In a within-subjects design, the three experimental factors (color sequence, CI position, and CI duration) were fully crossed. Each of the 4 (color sequence) × 2 (CI position) × 9 (CI duration) combinations was presented 16 times, resulting in a total of 1152 experimental trials per participant. Participants were tested in four experimental sessions, each lasting approximately 40 minutes. In each session, 288 trials of the duration-discrimination task were presented in random order. In session 1, participants received a short practice block (20 trials, randomly selected). In all sessions, the brightness of the red stimulus in the duration discrimination task was based on the individual brightness matches obtained in the first session.

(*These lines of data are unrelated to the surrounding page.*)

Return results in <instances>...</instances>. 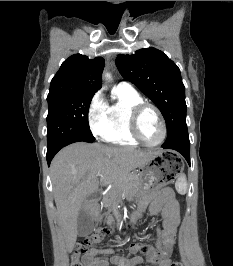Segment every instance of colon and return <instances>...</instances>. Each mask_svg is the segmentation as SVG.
Returning <instances> with one entry per match:
<instances>
[{
    "label": "colon",
    "instance_id": "obj_1",
    "mask_svg": "<svg viewBox=\"0 0 233 266\" xmlns=\"http://www.w3.org/2000/svg\"><path fill=\"white\" fill-rule=\"evenodd\" d=\"M111 230L104 229V230H97L92 235L86 237L82 241L77 244L76 252L72 258V266H82L81 262L79 261V256L81 254H86L89 252L90 248L95 244L100 242L105 235L109 234ZM171 250L169 251V254ZM170 266H182L180 262H173Z\"/></svg>",
    "mask_w": 233,
    "mask_h": 266
}]
</instances>
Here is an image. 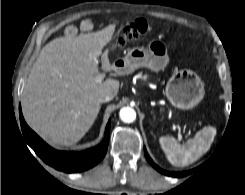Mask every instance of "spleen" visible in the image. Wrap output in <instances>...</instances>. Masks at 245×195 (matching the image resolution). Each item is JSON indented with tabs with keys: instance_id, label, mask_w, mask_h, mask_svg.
Returning a JSON list of instances; mask_svg holds the SVG:
<instances>
[{
	"instance_id": "1",
	"label": "spleen",
	"mask_w": 245,
	"mask_h": 195,
	"mask_svg": "<svg viewBox=\"0 0 245 195\" xmlns=\"http://www.w3.org/2000/svg\"><path fill=\"white\" fill-rule=\"evenodd\" d=\"M215 134L214 127H205L184 145H179L173 137L165 136L161 137L159 142L172 165L187 166L208 151Z\"/></svg>"
}]
</instances>
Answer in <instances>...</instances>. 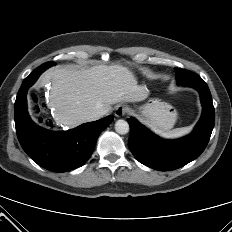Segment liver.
Wrapping results in <instances>:
<instances>
[{"instance_id": "liver-1", "label": "liver", "mask_w": 232, "mask_h": 232, "mask_svg": "<svg viewBox=\"0 0 232 232\" xmlns=\"http://www.w3.org/2000/svg\"><path fill=\"white\" fill-rule=\"evenodd\" d=\"M51 82L48 105L61 126L75 128L88 122L96 110L111 111L119 102H139L148 97L146 86L138 85L135 75L120 64L90 68L58 66L44 72L39 86Z\"/></svg>"}]
</instances>
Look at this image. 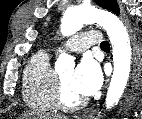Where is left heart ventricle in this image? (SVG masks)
<instances>
[{"label": "left heart ventricle", "instance_id": "b2bd125f", "mask_svg": "<svg viewBox=\"0 0 142 119\" xmlns=\"http://www.w3.org/2000/svg\"><path fill=\"white\" fill-rule=\"evenodd\" d=\"M60 79L62 81L64 92H65V98L68 102H73L75 100H78L81 98L80 95L75 93L71 88V77H72V71L69 70L63 74H61Z\"/></svg>", "mask_w": 142, "mask_h": 119}]
</instances>
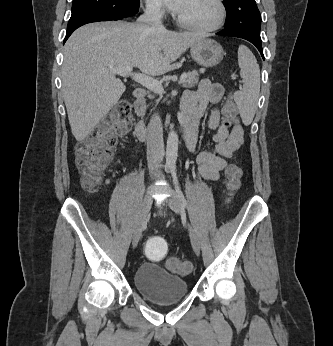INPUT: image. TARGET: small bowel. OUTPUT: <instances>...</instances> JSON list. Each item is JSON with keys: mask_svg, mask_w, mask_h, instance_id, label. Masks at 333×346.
Segmentation results:
<instances>
[{"mask_svg": "<svg viewBox=\"0 0 333 346\" xmlns=\"http://www.w3.org/2000/svg\"><path fill=\"white\" fill-rule=\"evenodd\" d=\"M224 89L220 84L203 79L196 90L186 91L182 99L181 118L189 122L190 134L185 137V145L192 152L198 139V127L209 106H214L208 117V128L213 131L211 150L197 155L200 174L207 180L216 181L226 167V159L242 145L244 131L240 123L231 128L222 121L221 110L215 105L221 100Z\"/></svg>", "mask_w": 333, "mask_h": 346, "instance_id": "c3829d8e", "label": "small bowel"}]
</instances>
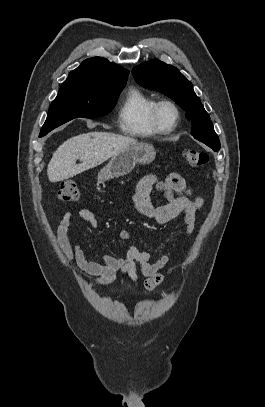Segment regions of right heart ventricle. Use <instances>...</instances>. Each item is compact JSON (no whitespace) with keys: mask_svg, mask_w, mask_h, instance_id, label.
I'll use <instances>...</instances> for the list:
<instances>
[{"mask_svg":"<svg viewBox=\"0 0 265 407\" xmlns=\"http://www.w3.org/2000/svg\"><path fill=\"white\" fill-rule=\"evenodd\" d=\"M156 100L138 88H130L120 105L118 120L121 130L133 137L147 138L158 135L151 121Z\"/></svg>","mask_w":265,"mask_h":407,"instance_id":"e07e8e85","label":"right heart ventricle"}]
</instances>
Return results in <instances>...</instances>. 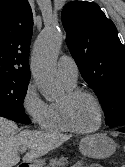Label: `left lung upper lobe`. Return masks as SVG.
Returning a JSON list of instances; mask_svg holds the SVG:
<instances>
[{"label":"left lung upper lobe","mask_w":125,"mask_h":167,"mask_svg":"<svg viewBox=\"0 0 125 167\" xmlns=\"http://www.w3.org/2000/svg\"><path fill=\"white\" fill-rule=\"evenodd\" d=\"M66 44L79 71L95 91L111 128L125 126V46L114 23L92 2L65 5Z\"/></svg>","instance_id":"5c2ea615"}]
</instances>
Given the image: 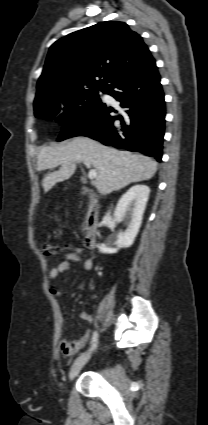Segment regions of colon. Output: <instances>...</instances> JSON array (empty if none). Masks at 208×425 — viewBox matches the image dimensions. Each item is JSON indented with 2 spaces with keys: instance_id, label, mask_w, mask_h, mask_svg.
I'll return each mask as SVG.
<instances>
[{
  "instance_id": "colon-1",
  "label": "colon",
  "mask_w": 208,
  "mask_h": 425,
  "mask_svg": "<svg viewBox=\"0 0 208 425\" xmlns=\"http://www.w3.org/2000/svg\"><path fill=\"white\" fill-rule=\"evenodd\" d=\"M41 250L43 254L47 257H53L59 253V248L50 243H43L41 245Z\"/></svg>"
}]
</instances>
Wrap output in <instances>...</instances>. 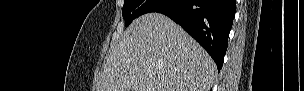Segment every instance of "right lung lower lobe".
<instances>
[{"label": "right lung lower lobe", "instance_id": "obj_1", "mask_svg": "<svg viewBox=\"0 0 304 91\" xmlns=\"http://www.w3.org/2000/svg\"><path fill=\"white\" fill-rule=\"evenodd\" d=\"M149 12L162 13L181 25L221 69L236 12L235 0H156Z\"/></svg>", "mask_w": 304, "mask_h": 91}]
</instances>
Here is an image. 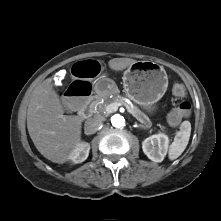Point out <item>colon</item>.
Listing matches in <instances>:
<instances>
[{
    "instance_id": "1",
    "label": "colon",
    "mask_w": 221,
    "mask_h": 221,
    "mask_svg": "<svg viewBox=\"0 0 221 221\" xmlns=\"http://www.w3.org/2000/svg\"><path fill=\"white\" fill-rule=\"evenodd\" d=\"M73 83L64 95V105L68 111L76 112L88 106L89 98L95 89V82L103 76L104 68L100 62L78 59L72 63ZM177 97H184L186 90L181 82H176L172 88ZM191 114V104L182 102L169 115L172 124H178Z\"/></svg>"
}]
</instances>
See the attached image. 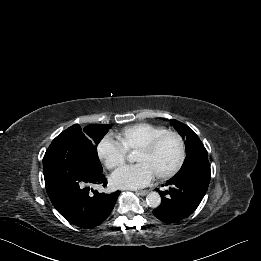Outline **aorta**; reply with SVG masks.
<instances>
[{
  "mask_svg": "<svg viewBox=\"0 0 261 261\" xmlns=\"http://www.w3.org/2000/svg\"><path fill=\"white\" fill-rule=\"evenodd\" d=\"M146 202L149 207L157 208L161 204V197L158 192H150L146 196Z\"/></svg>",
  "mask_w": 261,
  "mask_h": 261,
  "instance_id": "obj_1",
  "label": "aorta"
}]
</instances>
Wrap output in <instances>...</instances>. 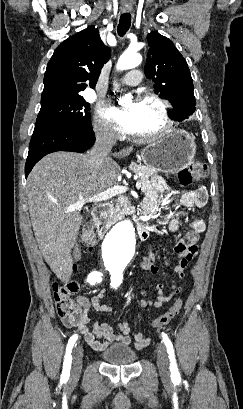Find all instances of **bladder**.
Instances as JSON below:
<instances>
[{
	"instance_id": "1",
	"label": "bladder",
	"mask_w": 243,
	"mask_h": 409,
	"mask_svg": "<svg viewBox=\"0 0 243 409\" xmlns=\"http://www.w3.org/2000/svg\"><path fill=\"white\" fill-rule=\"evenodd\" d=\"M102 358L110 365H130L137 359V353L127 345L116 344L105 349Z\"/></svg>"
}]
</instances>
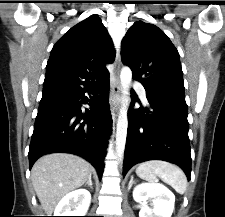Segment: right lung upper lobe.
<instances>
[{
  "label": "right lung upper lobe",
  "mask_w": 225,
  "mask_h": 217,
  "mask_svg": "<svg viewBox=\"0 0 225 217\" xmlns=\"http://www.w3.org/2000/svg\"><path fill=\"white\" fill-rule=\"evenodd\" d=\"M115 51L97 15L69 29L53 46L46 66L42 98L89 90L109 79L106 64Z\"/></svg>",
  "instance_id": "1"
}]
</instances>
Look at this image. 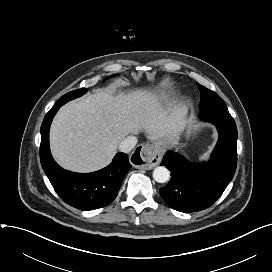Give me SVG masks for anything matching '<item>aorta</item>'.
<instances>
[{"label": "aorta", "instance_id": "1", "mask_svg": "<svg viewBox=\"0 0 272 272\" xmlns=\"http://www.w3.org/2000/svg\"><path fill=\"white\" fill-rule=\"evenodd\" d=\"M153 178L158 183H165L170 178V171L164 166L156 167L153 171Z\"/></svg>", "mask_w": 272, "mask_h": 272}]
</instances>
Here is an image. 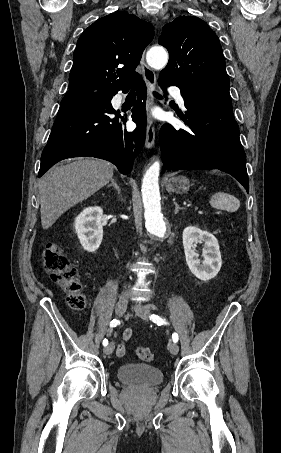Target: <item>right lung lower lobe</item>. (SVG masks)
I'll list each match as a JSON object with an SVG mask.
<instances>
[{
    "label": "right lung lower lobe",
    "instance_id": "98d812e1",
    "mask_svg": "<svg viewBox=\"0 0 281 453\" xmlns=\"http://www.w3.org/2000/svg\"><path fill=\"white\" fill-rule=\"evenodd\" d=\"M132 87L138 90V101L132 109L137 128L132 132L122 126L126 115L112 107L111 99L117 92L66 94L42 152L38 177L63 159L82 156L110 161L121 173H130L146 134V86L140 75L123 91Z\"/></svg>",
    "mask_w": 281,
    "mask_h": 453
}]
</instances>
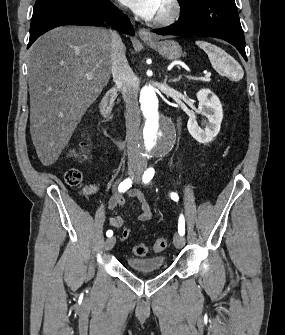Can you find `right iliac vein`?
<instances>
[{
  "label": "right iliac vein",
  "mask_w": 285,
  "mask_h": 335,
  "mask_svg": "<svg viewBox=\"0 0 285 335\" xmlns=\"http://www.w3.org/2000/svg\"><path fill=\"white\" fill-rule=\"evenodd\" d=\"M115 243H116L115 237L108 238L105 242V250L106 251L111 250L113 246L115 245Z\"/></svg>",
  "instance_id": "right-iliac-vein-1"
}]
</instances>
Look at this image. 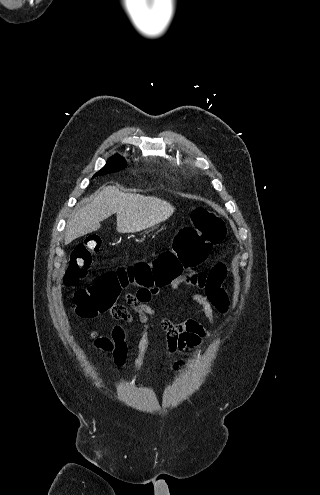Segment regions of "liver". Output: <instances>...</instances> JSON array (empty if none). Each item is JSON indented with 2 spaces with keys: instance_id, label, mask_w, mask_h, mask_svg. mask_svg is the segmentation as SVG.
Wrapping results in <instances>:
<instances>
[{
  "instance_id": "1",
  "label": "liver",
  "mask_w": 320,
  "mask_h": 495,
  "mask_svg": "<svg viewBox=\"0 0 320 495\" xmlns=\"http://www.w3.org/2000/svg\"><path fill=\"white\" fill-rule=\"evenodd\" d=\"M174 212L169 202L154 196L123 193L115 186H104L91 202L83 199L67 221L65 244L98 231L101 222L117 215L119 233H135L152 227Z\"/></svg>"
}]
</instances>
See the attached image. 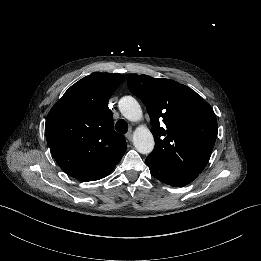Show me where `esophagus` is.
<instances>
[{
	"mask_svg": "<svg viewBox=\"0 0 261 261\" xmlns=\"http://www.w3.org/2000/svg\"><path fill=\"white\" fill-rule=\"evenodd\" d=\"M125 137H126V139H128V141H132L133 134L131 132H128V133L125 134Z\"/></svg>",
	"mask_w": 261,
	"mask_h": 261,
	"instance_id": "esophagus-1",
	"label": "esophagus"
}]
</instances>
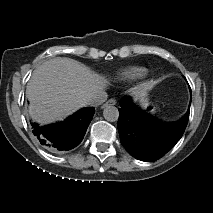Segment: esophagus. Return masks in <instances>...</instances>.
<instances>
[{
	"label": "esophagus",
	"instance_id": "34e87169",
	"mask_svg": "<svg viewBox=\"0 0 213 213\" xmlns=\"http://www.w3.org/2000/svg\"><path fill=\"white\" fill-rule=\"evenodd\" d=\"M115 104H116V100L115 99H110L102 107L104 108L106 105H115Z\"/></svg>",
	"mask_w": 213,
	"mask_h": 213
}]
</instances>
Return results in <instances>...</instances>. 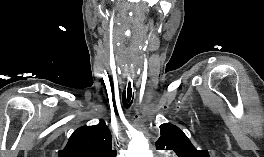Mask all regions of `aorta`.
Masks as SVG:
<instances>
[{
  "mask_svg": "<svg viewBox=\"0 0 264 157\" xmlns=\"http://www.w3.org/2000/svg\"><path fill=\"white\" fill-rule=\"evenodd\" d=\"M147 140L138 135L132 139L127 151V157H151Z\"/></svg>",
  "mask_w": 264,
  "mask_h": 157,
  "instance_id": "aorta-1",
  "label": "aorta"
}]
</instances>
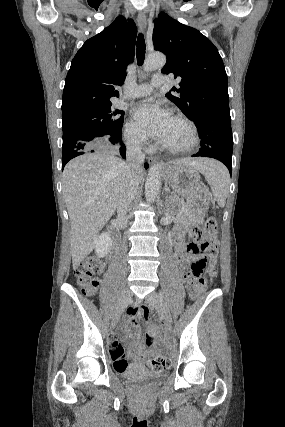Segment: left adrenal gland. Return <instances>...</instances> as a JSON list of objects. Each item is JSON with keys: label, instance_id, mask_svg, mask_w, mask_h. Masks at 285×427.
<instances>
[{"label": "left adrenal gland", "instance_id": "a2214340", "mask_svg": "<svg viewBox=\"0 0 285 427\" xmlns=\"http://www.w3.org/2000/svg\"><path fill=\"white\" fill-rule=\"evenodd\" d=\"M164 192H169V189L167 186H165L164 188ZM172 196H167L166 200H165V208H168L170 205V200H171Z\"/></svg>", "mask_w": 285, "mask_h": 427}]
</instances>
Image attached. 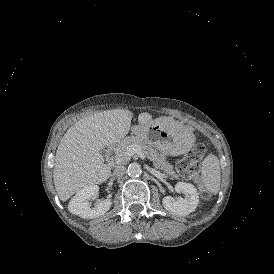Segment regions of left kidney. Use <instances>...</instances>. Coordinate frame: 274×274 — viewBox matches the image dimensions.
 Instances as JSON below:
<instances>
[{"mask_svg":"<svg viewBox=\"0 0 274 274\" xmlns=\"http://www.w3.org/2000/svg\"><path fill=\"white\" fill-rule=\"evenodd\" d=\"M176 190L183 193L184 198L166 196L163 198V205L165 209L173 214L180 216L188 215L194 211L199 204L198 190L193 184L186 182L177 183Z\"/></svg>","mask_w":274,"mask_h":274,"instance_id":"1","label":"left kidney"}]
</instances>
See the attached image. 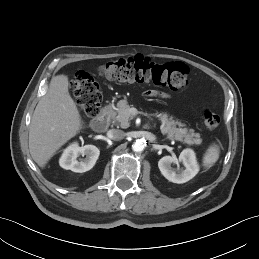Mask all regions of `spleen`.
<instances>
[{
    "instance_id": "obj_1",
    "label": "spleen",
    "mask_w": 259,
    "mask_h": 259,
    "mask_svg": "<svg viewBox=\"0 0 259 259\" xmlns=\"http://www.w3.org/2000/svg\"><path fill=\"white\" fill-rule=\"evenodd\" d=\"M220 155V147L217 144H212L205 152L203 156V166L206 168L212 167Z\"/></svg>"
}]
</instances>
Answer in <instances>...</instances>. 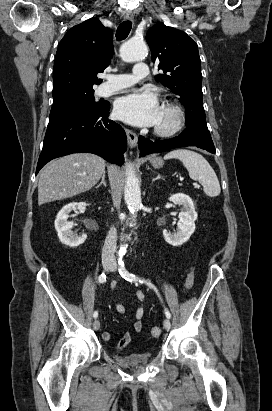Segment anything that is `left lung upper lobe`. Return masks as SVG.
Here are the masks:
<instances>
[{"label":"left lung upper lobe","mask_w":272,"mask_h":411,"mask_svg":"<svg viewBox=\"0 0 272 411\" xmlns=\"http://www.w3.org/2000/svg\"><path fill=\"white\" fill-rule=\"evenodd\" d=\"M146 40L152 61L163 71L155 79L179 96L186 126L206 125L197 44L185 32L163 24L150 28Z\"/></svg>","instance_id":"left-lung-upper-lobe-1"}]
</instances>
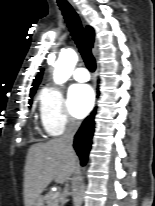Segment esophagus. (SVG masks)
<instances>
[{"instance_id":"esophagus-1","label":"esophagus","mask_w":155,"mask_h":206,"mask_svg":"<svg viewBox=\"0 0 155 206\" xmlns=\"http://www.w3.org/2000/svg\"><path fill=\"white\" fill-rule=\"evenodd\" d=\"M69 2L74 8H76L75 4L71 0H69Z\"/></svg>"}]
</instances>
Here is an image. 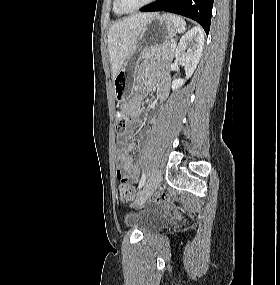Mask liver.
<instances>
[{"instance_id": "obj_1", "label": "liver", "mask_w": 280, "mask_h": 285, "mask_svg": "<svg viewBox=\"0 0 280 285\" xmlns=\"http://www.w3.org/2000/svg\"><path fill=\"white\" fill-rule=\"evenodd\" d=\"M157 13H138L116 22L108 32V50L114 79L133 51L142 29Z\"/></svg>"}]
</instances>
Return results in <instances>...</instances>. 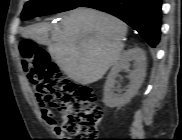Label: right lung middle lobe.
<instances>
[{
	"instance_id": "right-lung-middle-lobe-1",
	"label": "right lung middle lobe",
	"mask_w": 182,
	"mask_h": 140,
	"mask_svg": "<svg viewBox=\"0 0 182 140\" xmlns=\"http://www.w3.org/2000/svg\"><path fill=\"white\" fill-rule=\"evenodd\" d=\"M86 0H30L21 14L22 20H28L37 16L72 10L79 7Z\"/></svg>"
}]
</instances>
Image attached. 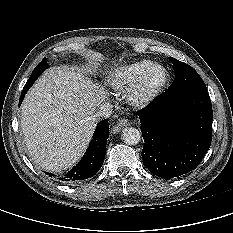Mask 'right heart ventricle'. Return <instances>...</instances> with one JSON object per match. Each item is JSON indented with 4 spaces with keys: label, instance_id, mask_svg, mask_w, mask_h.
<instances>
[{
    "label": "right heart ventricle",
    "instance_id": "obj_1",
    "mask_svg": "<svg viewBox=\"0 0 233 233\" xmlns=\"http://www.w3.org/2000/svg\"><path fill=\"white\" fill-rule=\"evenodd\" d=\"M150 60H141L121 65L110 72L107 81L112 89L120 92L129 90L151 67Z\"/></svg>",
    "mask_w": 233,
    "mask_h": 233
}]
</instances>
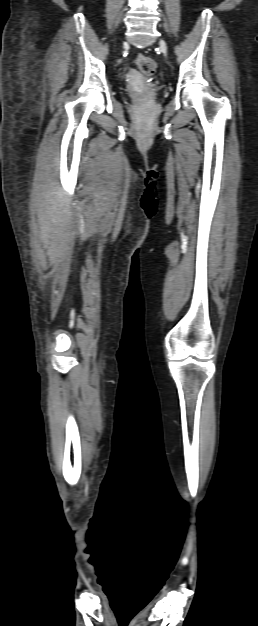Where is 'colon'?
<instances>
[{
	"mask_svg": "<svg viewBox=\"0 0 258 626\" xmlns=\"http://www.w3.org/2000/svg\"><path fill=\"white\" fill-rule=\"evenodd\" d=\"M136 64L138 66V68L140 69V71L142 73H144L147 76L152 75L155 70H156V63L155 61L144 55V54H139L136 58Z\"/></svg>",
	"mask_w": 258,
	"mask_h": 626,
	"instance_id": "colon-1",
	"label": "colon"
}]
</instances>
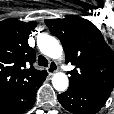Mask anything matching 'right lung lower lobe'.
I'll return each mask as SVG.
<instances>
[{"mask_svg":"<svg viewBox=\"0 0 114 114\" xmlns=\"http://www.w3.org/2000/svg\"><path fill=\"white\" fill-rule=\"evenodd\" d=\"M46 75L33 84L24 86L0 98V114H20L30 109L36 101V92Z\"/></svg>","mask_w":114,"mask_h":114,"instance_id":"obj_1","label":"right lung lower lobe"}]
</instances>
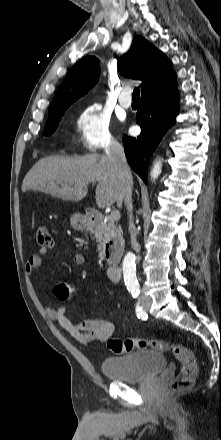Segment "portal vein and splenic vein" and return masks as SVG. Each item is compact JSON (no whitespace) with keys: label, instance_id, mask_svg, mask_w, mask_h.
Here are the masks:
<instances>
[{"label":"portal vein and splenic vein","instance_id":"obj_1","mask_svg":"<svg viewBox=\"0 0 221 440\" xmlns=\"http://www.w3.org/2000/svg\"><path fill=\"white\" fill-rule=\"evenodd\" d=\"M109 219L113 222L118 221L120 219V212L118 210H112Z\"/></svg>","mask_w":221,"mask_h":440}]
</instances>
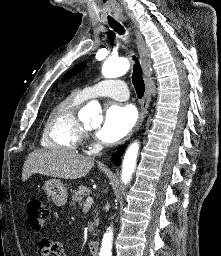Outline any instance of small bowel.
Returning <instances> with one entry per match:
<instances>
[{
	"label": "small bowel",
	"instance_id": "c3829d8e",
	"mask_svg": "<svg viewBox=\"0 0 221 256\" xmlns=\"http://www.w3.org/2000/svg\"><path fill=\"white\" fill-rule=\"evenodd\" d=\"M38 247L41 256H67L64 246L56 240L43 237L39 240Z\"/></svg>",
	"mask_w": 221,
	"mask_h": 256
}]
</instances>
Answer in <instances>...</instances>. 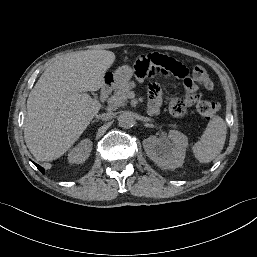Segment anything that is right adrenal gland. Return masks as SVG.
<instances>
[{"instance_id": "1", "label": "right adrenal gland", "mask_w": 257, "mask_h": 257, "mask_svg": "<svg viewBox=\"0 0 257 257\" xmlns=\"http://www.w3.org/2000/svg\"><path fill=\"white\" fill-rule=\"evenodd\" d=\"M98 122V120H93L91 123Z\"/></svg>"}]
</instances>
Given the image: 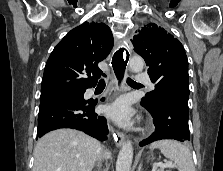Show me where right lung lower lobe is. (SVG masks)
<instances>
[{
	"instance_id": "obj_1",
	"label": "right lung lower lobe",
	"mask_w": 223,
	"mask_h": 171,
	"mask_svg": "<svg viewBox=\"0 0 223 171\" xmlns=\"http://www.w3.org/2000/svg\"><path fill=\"white\" fill-rule=\"evenodd\" d=\"M96 103L92 100L86 101L83 97H55L41 101L37 136L42 137L59 128H72L99 140H106L107 122L104 117L94 112Z\"/></svg>"
}]
</instances>
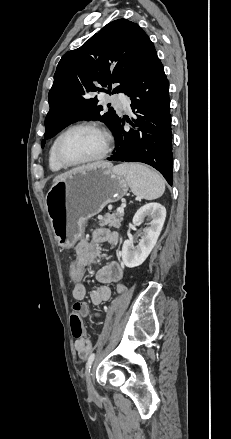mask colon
<instances>
[{"mask_svg": "<svg viewBox=\"0 0 231 439\" xmlns=\"http://www.w3.org/2000/svg\"><path fill=\"white\" fill-rule=\"evenodd\" d=\"M69 273L71 276V282H72V289L74 291V285L75 283H86V280L84 279L86 268L85 265L82 264L81 258H76L72 260L71 266L69 268ZM70 328L71 333L73 337L79 339L84 338L85 336V329L84 325L81 319L80 314L77 310H74L72 314L70 315Z\"/></svg>", "mask_w": 231, "mask_h": 439, "instance_id": "5ec220e1", "label": "colon"}]
</instances>
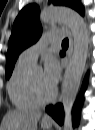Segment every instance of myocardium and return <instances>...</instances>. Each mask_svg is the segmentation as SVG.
<instances>
[{
    "label": "myocardium",
    "mask_w": 95,
    "mask_h": 130,
    "mask_svg": "<svg viewBox=\"0 0 95 130\" xmlns=\"http://www.w3.org/2000/svg\"><path fill=\"white\" fill-rule=\"evenodd\" d=\"M29 92H30L32 99L35 102H37L39 105L48 104V103L52 102L57 96L56 88H54V90L50 96L45 97V98L40 96V94L37 90V87L35 85L33 74H30V76H29Z\"/></svg>",
    "instance_id": "1"
}]
</instances>
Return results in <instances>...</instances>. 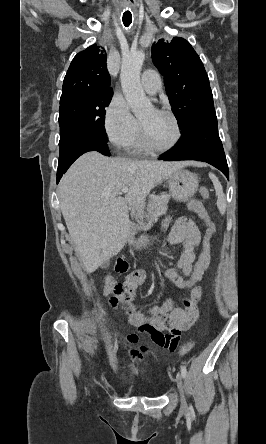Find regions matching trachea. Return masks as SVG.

Before the beginning of the duration-discrimination task, in each session, the emotional responses to the blue and red stimulus were assessed by means of the nonverbal self-assessment manikin (SAM) scales37. The emotional dimensions valence, arousal, and dominance are illustrated by nine horizontally arranged pictograms each. From left to right, for the valence dimension, the scale ranges from a smiling, happy figure to a frowning, unhappy figure. For the arousal dimension, it ranges from an excited, wide-eyed figure to a relaxed, sleepy figure. For the dominance dimension, it ranges from a tiny to a large figure. A computer-based version of the scales was used. The scales were displayed with numerical labels ranging from “1” to “9”, respectively. For the arousal scale, “1” corresponded to “calm” and “9” to “aroused”. For the valence scale, “1” and “9” corresponded to “unpleasant” and “pleasant”, respectively. For the dominance scale, “1” and “9” corresponded to “submissive” and “dominant”, respectively. The nine numbers were vertically aligned with the centers of the nine pictograms. For each of the three scales, participants rated their emotional state by entering one of the integer numbers 1 to 9 on the numerical keypad. First, the blue stimulus was rated in terms of valence, arousal, and dominance. Subsequently, the red stimulus was rated accordingly. The SAM ratings were used as a manipulation check, in order to test whether the red stimulus induced more arousal than the blue stimulus. After the duration-discrimination task, in order to increase the reliability of the SAM-ratings, a second set of ratings for the two color stimuli was collected in each session.

Data availability

The datasets generated and analyzed during the current study are available from the corresponding author on reasonable request.